What you will do -> If a record contains a picture, leave the picture out and transcribe everything else exactly.
═══ Listed records ═══
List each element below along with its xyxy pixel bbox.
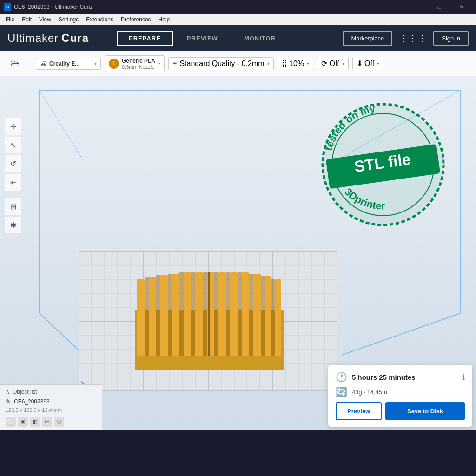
app-icon: C (4, 3, 11, 11)
adhesion-dropdown[interactable]: ⬇ Off ▾ (352, 57, 384, 70)
app-header: Ultimaker Cura PREPARE PREVIEW MONITOR M… (0, 25, 476, 51)
viewport[interactable]: ✛ ⤡ ↺ ⇤ ⊞ ✱ (0, 76, 476, 430)
left-toolbar: ✛ ⤡ ↺ ⇤ ⊞ ✱ (5, 118, 21, 233)
quality-dropdown-arrow: ▾ (267, 61, 270, 66)
view-perspective-button[interactable]: ⬜ (6, 416, 16, 427)
view-iso-button[interactable]: ⬡ (54, 416, 64, 427)
nozzle-dropdown[interactable]: 1 Generic PLA 0.3mm Nozzle ▾ (105, 55, 165, 72)
open-folder-button[interactable]: 🗁 (6, 54, 24, 73)
svg-text:3Dprinter: 3Dprinter (343, 186, 385, 212)
support-dropdown[interactable]: ⟳ Off ▾ (317, 57, 349, 70)
apps-grid-icon[interactable]: ⋮⋮⋮ (397, 31, 429, 46)
minimize-button[interactable]: — (406, 0, 428, 14)
menu-preferences[interactable]: Preferences (117, 14, 155, 25)
header-right: Marketplace ⋮⋮⋮ Sign in (343, 31, 469, 46)
view-top-button[interactable]: ▭ (42, 416, 52, 427)
support-tool-button[interactable]: ✱ (5, 217, 21, 233)
svg-rect-81 (326, 144, 441, 189)
svg-rect-53 (195, 272, 203, 356)
view-side-button[interactable]: ◧ (30, 416, 40, 427)
material-icon: 🔄 (336, 386, 347, 397)
save-to-disk-button[interactable]: Save to Disk (385, 402, 465, 420)
nozzle-dropdown-arrow: ▾ (158, 61, 160, 66)
svg-rect-73 (208, 272, 210, 356)
svg-rect-58 (253, 274, 261, 356)
svg-rect-66 (203, 272, 207, 356)
svg-line-6 (342, 90, 460, 158)
svg-rect-50 (160, 275, 168, 356)
adhesion-label: ⬇ Off (357, 59, 375, 68)
svg-rect-62 (156, 275, 160, 356)
svg-rect-68 (226, 272, 230, 356)
svg-rect-63 (168, 274, 172, 356)
svg-point-79 (324, 105, 443, 224)
svg-rect-61 (145, 277, 149, 356)
app-logo: Ultimaker Cura (7, 32, 89, 45)
adhesion-dropdown-arrow: ▾ (377, 61, 379, 66)
object-list-label: Object list (13, 389, 37, 395)
menu-file[interactable]: File (2, 14, 18, 25)
svg-point-77 (323, 104, 443, 225)
svg-point-78 (332, 113, 434, 216)
quality-dropdown[interactable]: ≡ Standard Quality - 0.2mm ▾ (168, 57, 274, 70)
quality-label: Standard Quality - 0.2mm (179, 60, 264, 68)
close-button[interactable]: ✕ (451, 0, 472, 14)
object-dimensions: 125.3 x 100.0 x 13.4 mm (6, 407, 62, 413)
print-time: 5 hours 25 minutes (352, 373, 416, 381)
scale-tool-button[interactable]: ⤡ (5, 137, 21, 153)
header-nav: PREPARE PREVIEW MONITOR (117, 31, 288, 46)
logo-cura: Cura (61, 32, 89, 45)
svg-rect-48 (137, 279, 145, 356)
svg-rect-56 (230, 272, 238, 356)
stl-stamp: tested on my STL file 3Dprinter (318, 99, 448, 230)
menu-view[interactable]: View (35, 14, 55, 25)
info-icon[interactable]: ℹ (462, 373, 465, 382)
svg-rect-57 (242, 272, 249, 356)
printer-icon: 🖨 (40, 60, 46, 67)
svg-line-4 (342, 313, 460, 355)
svg-rect-67 (214, 272, 218, 356)
collapse-icon[interactable]: ∧ (6, 389, 10, 395)
infill-dropdown-arrow: ▾ (307, 61, 309, 66)
svg-rect-64 (179, 272, 184, 356)
window-title: CE6_2002393 - Ultimaker Cura (14, 4, 92, 10)
svg-rect-70 (249, 274, 253, 356)
menu-help[interactable]: Help (155, 14, 174, 25)
arrange-tool-button[interactable]: ⊞ (5, 198, 21, 215)
nav-monitor[interactable]: MONITOR (232, 31, 288, 46)
svg-rect-60 (275, 279, 281, 356)
mirror-tool-button[interactable]: ⇤ (5, 174, 21, 191)
signin-button[interactable]: Sign in (433, 31, 469, 46)
toolbar: 🗁 🖨 Creality E... ▾ 1 Generic PLA 0.3mm … (0, 51, 476, 76)
marketplace-button[interactable]: Marketplace (343, 31, 392, 46)
svg-line-3 (40, 313, 81, 353)
title-bar: C CE6_2002393 - Ultimaker Cura — □ ✕ (0, 0, 476, 14)
svg-rect-55 (218, 272, 226, 356)
view-front-button[interactable]: ▣ (18, 416, 28, 427)
infill-dropdown[interactable]: ⣿ 10% ▾ (278, 57, 313, 70)
object-view-icons: ⬜ ▣ ◧ ▭ ⬡ (6, 416, 97, 427)
print-bed (79, 238, 337, 391)
svg-rect-59 (265, 276, 271, 356)
menu-edit[interactable]: Edit (18, 14, 35, 25)
maximize-button[interactable]: □ (429, 0, 450, 14)
rotate-tool-button[interactable]: ↺ (5, 155, 21, 172)
menu-extensions[interactable]: Extensions (82, 14, 117, 25)
support-dropdown-arrow: ▾ (342, 61, 344, 66)
object-name: CE6_2002393 (14, 398, 50, 405)
preview-button[interactable]: Preview (336, 402, 382, 420)
menu-bar: File Edit View Settings Extensions Prefe… (0, 14, 476, 25)
edit-icon: ✎ (6, 398, 11, 405)
nav-preview[interactable]: PREVIEW (175, 31, 230, 46)
move-tool-button[interactable]: ✛ (5, 118, 21, 135)
printer-dropdown[interactable]: 🖨 Creality E... ▾ (36, 58, 101, 70)
svg-text:STL file: STL file (353, 150, 412, 176)
menu-settings[interactable]: Settings (55, 14, 82, 25)
print-info-panel: 🕐 5 hours 25 minutes ℹ 🔄 43g · 14.45m Pr… (328, 365, 472, 427)
printer-name: Creality E... (49, 60, 79, 67)
nav-prepare[interactable]: PREPARE (117, 31, 173, 46)
material-name: Generic PLA (122, 58, 155, 64)
toolbar-divider-1 (30, 56, 30, 71)
svg-rect-51 (172, 274, 179, 356)
print-weight: 43g · 14.45m (352, 389, 387, 396)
═══
Task output ->
List each element below along with its xyxy pixel bbox.
app-icon: C (4, 3, 11, 11)
adhesion-dropdown[interactable]: ⬇ Off ▾ (352, 57, 384, 70)
app-header: Ultimaker Cura PREPARE PREVIEW MONITOR M… (0, 25, 476, 51)
viewport[interactable]: ✛ ⤡ ↺ ⇤ ⊞ ✱ (0, 76, 476, 430)
left-toolbar: ✛ ⤡ ↺ ⇤ ⊞ ✱ (5, 118, 21, 233)
quality-dropdown-arrow: ▾ (267, 61, 270, 66)
view-perspective-button[interactable]: ⬜ (6, 416, 16, 427)
view-iso-button[interactable]: ⬡ (54, 416, 64, 427)
nozzle-dropdown[interactable]: 1 Generic PLA 0.3mm Nozzle ▾ (105, 55, 165, 72)
open-folder-button[interactable]: 🗁 (6, 54, 24, 73)
svg-text:3Dprinter: 3Dprinter (343, 186, 385, 212)
support-dropdown[interactable]: ⟳ Off ▾ (317, 57, 349, 70)
apps-grid-icon[interactable]: ⋮⋮⋮ (397, 31, 429, 46)
minimize-button[interactable]: — (406, 0, 428, 14)
menu-preferences[interactable]: Preferences (117, 14, 155, 25)
header-right: Marketplace ⋮⋮⋮ Sign in (343, 31, 469, 46)
view-top-button[interactable]: ▭ (42, 416, 52, 427)
support-tool-button[interactable]: ✱ (5, 217, 21, 233)
svg-rect-81 (326, 144, 441, 189)
svg-rect-53 (195, 272, 203, 356)
view-side-button[interactable]: ◧ (30, 416, 40, 427)
material-icon: 🔄 (336, 386, 347, 397)
save-to-disk-button[interactable]: Save to Disk (385, 402, 465, 420)
nozzle-dropdown-arrow: ▾ (158, 61, 160, 66)
svg-rect-73 (208, 272, 210, 356)
svg-rect-58 (253, 274, 261, 356)
svg-rect-66 (203, 272, 207, 356)
svg-line-6 (342, 90, 460, 158)
svg-rect-50 (160, 275, 168, 356)
adhesion-label: ⬇ Off (357, 59, 375, 68)
svg-rect-62 (156, 275, 160, 356)
svg-rect-68 (226, 272, 230, 356)
svg-rect-63 (168, 274, 172, 356)
svg-point-79 (324, 105, 443, 224)
svg-rect-61 (145, 277, 149, 356)
app-logo: Ultimaker Cura (7, 32, 89, 45)
adhesion-dropdown-arrow: ▾ (377, 61, 379, 66)
object-list-label: Object list (13, 389, 37, 395)
menu-file[interactable]: File (2, 14, 18, 25)
svg-point-77 (323, 104, 443, 225)
svg-point-78 (332, 113, 434, 216)
quality-dropdown[interactable]: ≡ Standard Quality - 0.2mm ▾ (168, 57, 274, 70)
quality-label: Standard Quality - 0.2mm (179, 60, 264, 68)
close-button[interactable]: ✕ (451, 0, 472, 14)
object-dimensions: 125.3 x 100.0 x 13.4 mm (6, 407, 62, 413)
print-time: 5 hours 25 minutes (352, 373, 416, 381)
scale-tool-button[interactable]: ⤡ (5, 137, 21, 153)
header-nav: PREPARE PREVIEW MONITOR (117, 31, 288, 46)
logo-cura: Cura (61, 32, 89, 45)
svg-rect-48 (137, 279, 145, 356)
svg-rect-56 (230, 272, 238, 356)
stl-stamp: tested on my STL file 3Dprinter (318, 99, 448, 230)
menu-view[interactable]: View (35, 14, 55, 25)
info-icon[interactable]: ℹ (462, 373, 465, 382)
svg-rect-57 (242, 272, 249, 356)
printer-icon: 🖨 (40, 60, 46, 67)
svg-line-4 (342, 313, 460, 355)
svg-rect-67 (214, 272, 218, 356)
collapse-icon[interactable]: ∧ (6, 389, 10, 395)
infill-dropdown-arrow: ▾ (307, 61, 309, 66)
svg-rect-64 (179, 272, 184, 356)
window-title: CE6_2002393 - Ultimaker Cura (14, 4, 92, 10)
svg-rect-70 (249, 274, 253, 356)
menu-help[interactable]: Help (155, 14, 174, 25)
arrange-tool-button[interactable]: ⊞ (5, 198, 21, 215)
nav-monitor[interactable]: MONITOR (232, 31, 288, 46)
svg-rect-60 (275, 279, 281, 356)
mirror-tool-button[interactable]: ⇤ (5, 174, 21, 191)
signin-button[interactable]: Sign in (433, 31, 469, 46)
toolbar: 🗁 🖨 Creality E... ▾ 1 Generic PLA 0.3mm … (0, 51, 476, 76)
marketplace-button[interactable]: Marketplace (343, 31, 392, 46)
svg-line-3 (40, 313, 81, 353)
title-bar: C CE6_2002393 - Ultimaker Cura — □ ✕ (0, 0, 476, 14)
svg-rect-55 (218, 272, 226, 356)
view-front-button[interactable]: ▣ (18, 416, 28, 427)
infill-dropdown[interactable]: ⣿ 10% ▾ (278, 57, 313, 70)
object-view-icons: ⬜ ▣ ◧ ▭ ⬡ (6, 416, 97, 427)
print-bed (79, 238, 337, 391)
svg-rect-59 (265, 276, 271, 356)
menu-edit[interactable]: Edit (18, 14, 35, 25)
maximize-button[interactable]: □ (429, 0, 450, 14)
rotate-tool-button[interactable]: ↺ (5, 155, 21, 172)
menu-extensions[interactable]: Extensions (82, 14, 117, 25)
support-dropdown-arrow: ▾ (342, 61, 344, 66)
object-name: CE6_2002393 (14, 398, 50, 405)
preview-button[interactable]: Preview (336, 402, 382, 420)
menu-bar: File Edit View Settings Extensions Prefe… (0, 14, 476, 25)
edit-icon: ✎ (6, 398, 11, 405)
nav-preview[interactable]: PREVIEW (175, 31, 230, 46)
move-tool-button[interactable]: ✛ (5, 118, 21, 135)
printer-dropdown[interactable]: 🖨 Creality E... ▾ (36, 58, 101, 70)
svg-text:STL file: STL file (353, 150, 412, 176)
menu-settings[interactable]: Settings (55, 14, 82, 25)
print-info-panel: 🕐 5 hours 25 minutes ℹ 🔄 43g · 14.45m Pr… (328, 365, 472, 427)
printer-name: Creality E... (49, 60, 79, 67)
nav-prepare[interactable]: PREPARE (117, 31, 173, 46)
material-name: Generic PLA (122, 58, 155, 64)
toolbar-divider-1 (30, 56, 30, 71)
svg-rect-51 (172, 274, 179, 356)
print-weight: 43g · 14.45m (352, 389, 387, 396)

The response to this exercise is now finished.